### Work instruction
Repeat exactly the lines of the records below, starting at the line containing "WTPF: Regarding" and ending at the line containing "helm, but this squad has opened the season as". Leave the pictures out.

### Input records
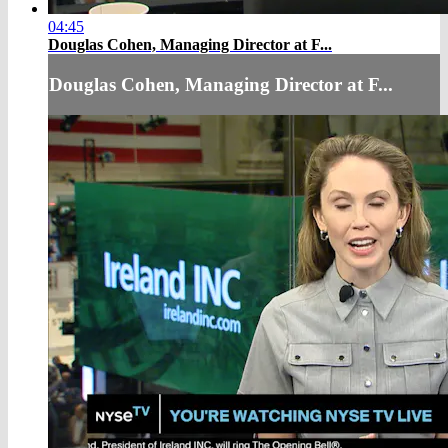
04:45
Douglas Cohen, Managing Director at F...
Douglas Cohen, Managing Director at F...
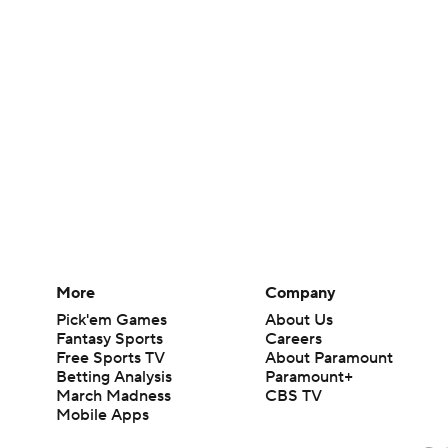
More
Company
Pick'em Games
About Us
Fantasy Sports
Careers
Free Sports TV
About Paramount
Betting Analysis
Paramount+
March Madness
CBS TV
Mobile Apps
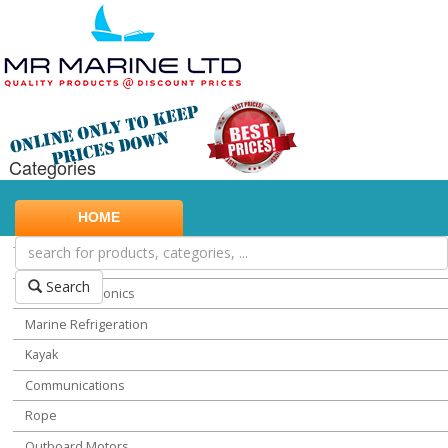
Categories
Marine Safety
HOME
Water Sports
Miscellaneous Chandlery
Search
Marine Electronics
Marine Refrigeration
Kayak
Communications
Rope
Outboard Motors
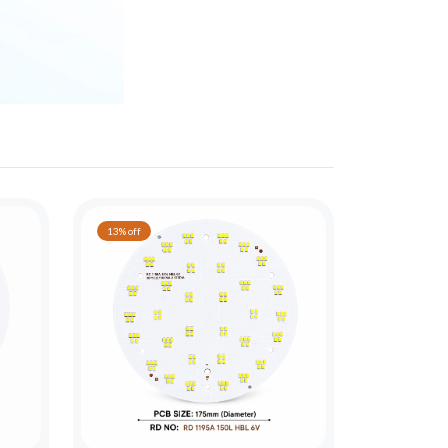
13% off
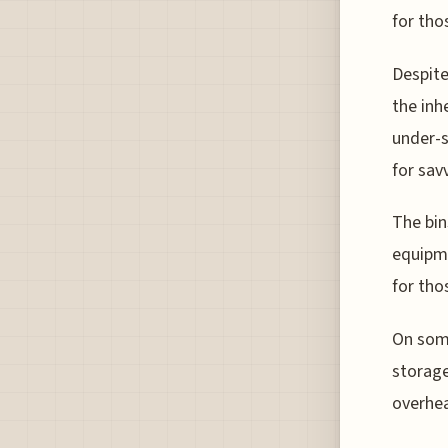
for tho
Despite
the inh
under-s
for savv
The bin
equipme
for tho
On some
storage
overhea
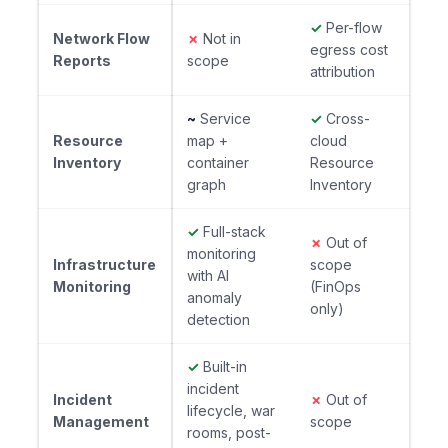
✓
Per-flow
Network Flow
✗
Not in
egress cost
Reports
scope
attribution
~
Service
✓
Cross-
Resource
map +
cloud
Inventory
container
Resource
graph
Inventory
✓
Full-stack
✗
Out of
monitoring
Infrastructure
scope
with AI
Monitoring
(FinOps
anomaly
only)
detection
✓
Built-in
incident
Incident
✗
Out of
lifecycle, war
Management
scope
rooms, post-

* * *

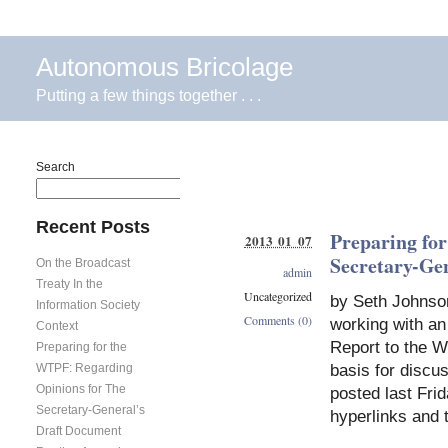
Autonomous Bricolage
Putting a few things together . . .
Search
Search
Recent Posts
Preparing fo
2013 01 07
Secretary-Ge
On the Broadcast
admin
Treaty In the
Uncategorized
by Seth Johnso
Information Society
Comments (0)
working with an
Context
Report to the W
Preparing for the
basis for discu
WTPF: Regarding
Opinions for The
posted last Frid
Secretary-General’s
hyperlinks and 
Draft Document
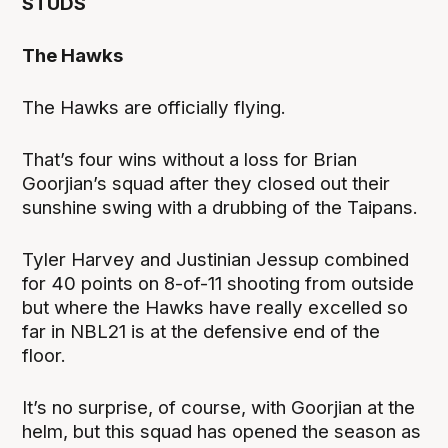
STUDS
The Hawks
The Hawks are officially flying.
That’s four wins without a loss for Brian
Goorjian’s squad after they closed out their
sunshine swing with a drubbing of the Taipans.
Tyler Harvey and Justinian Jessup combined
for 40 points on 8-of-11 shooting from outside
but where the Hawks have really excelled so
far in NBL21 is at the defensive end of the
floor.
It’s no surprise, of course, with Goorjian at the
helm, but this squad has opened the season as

### Answer box
WTPF: Regarding
Opinions for The
posted last Frid
Secretary-General’s
hyperlinks and 
Draft Document
STUDS
The Hawks
The Hawks are officially flying.
That’s four wins without a loss for Brian
Goorjian’s squad after they closed out their
sunshine swing with a drubbing of the Taipans.
Tyler Harvey and Justinian Jessup combined
for 40 points on 8-of-11 shooting from outside
but where the Hawks have really excelled so
far in NBL21 is at the defensive end of the
floor.
It’s no surprise, of course, with Goorjian at the
helm, but this squad has opened the season as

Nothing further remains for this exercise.